#### [Dataset records]
--- START ---
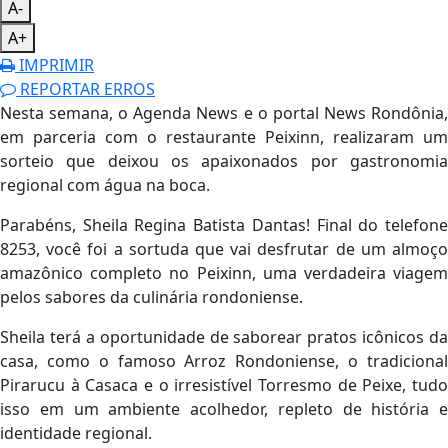
A-
A+
IMPRIMIR
REPORTAR ERROS
Nesta semana, o Agenda News e o portal News Rondônia,
em parceria com o restaurante Peixinn, realizaram um
sorteio que deixou os apaixonados por gastronomia
regional com água na boca.
Parabéns, Sheila Regina Batista Dantas! Final do telefone
8253, você foi a sortuda que vai desfrutar de um almoço
amazônico completo no Peixinn, uma verdadeira viagem
pelos sabores da culinária rondoniense.
Sheila terá a oportunidade de saborear pratos icônicos da
casa, como o famoso Arroz Rondoniense, o tradicional
Pirarucu à Casaca e o irresistível Torresmo de Peixe, tudo
isso em um ambiente acolhedor, repleto de história e
identidade regional.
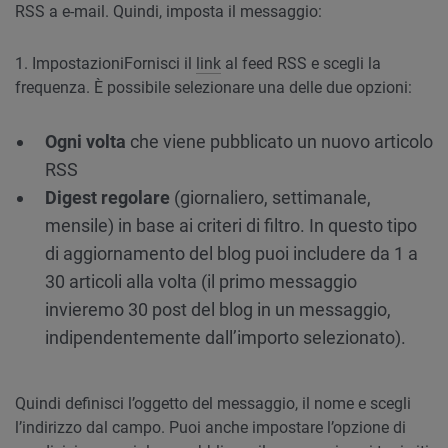
RSS a e-mail. Quindi, imposta il messaggio:
1. Impostazioni
Fornisci il
link
al feed RSS e scegli la
frequenza. È possibile selezionare una delle due opzioni:
Ogni volta
che viene pubblicato un nuovo articolo
RSS
Digest regolare
(giornaliero, settimanale,
mensile) in base ai criteri di filtro. In questo tipo
di aggiornamento del blog puoi includere da 1 a
30 articoli alla volta (il primo messaggio
invieremo 30 post del blog in un messaggio,
indipendentemente dall’importo selezionato).
Quindi definisci l’oggetto del messaggio, il nome e scegli
l’indirizzo dal campo. Puoi anche impostare l’opzione di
--- END ---
#### [Description of the task]
Starting at the line that has "che viene pubblicato un nuovo articolo" in the records above, restate word for word every line until the one that has "invieremo 30 post", and include that one as well.

#### [Output of the task]
che viene pubblicato un nuovo articolo
RSS
Digest regolare
(giornaliero, settimanale,
mensile) in base ai criteri di filtro. In questo tipo
di aggiornamento del blog puoi includere da 1 a
30 articoli alla volta (il primo messaggio
invieremo 30 post del blog in un messaggio,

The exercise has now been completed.